Dataset entries:
···
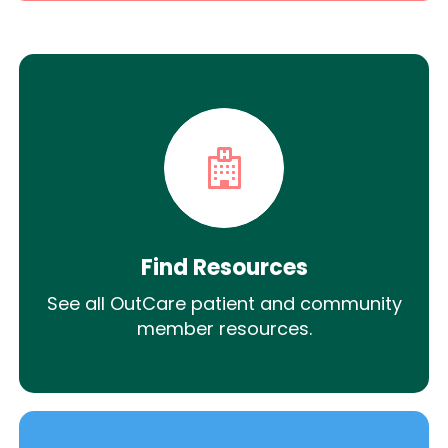
Find Resources
See all OutCare patient and community
member resources.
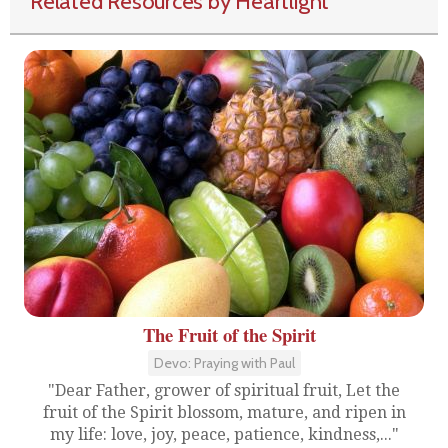
Related Resources by Heartlight
The Fruit of the Spirit
Devo: Praying with Paul
"Dear Father, grower of spiritual fruit, Let the
fruit of the Spirit blossom, mature, and ripen in
my life: love, joy, peace, patience, kindness,..."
···
**About this task**
All the records above need to be given again word for word. Skip the pictures.

**Answer box**
Find Resources
See all OutCare patient and community
member resources.
Related Resources by Heartlight
The Fruit of the Spirit
Devo: Praying with Paul
"Dear Father, grower of spiritual fruit, Let the
fruit of the Spirit blossom, mature, and ripen in
my life: love, joy, peace, patience, kindness,..."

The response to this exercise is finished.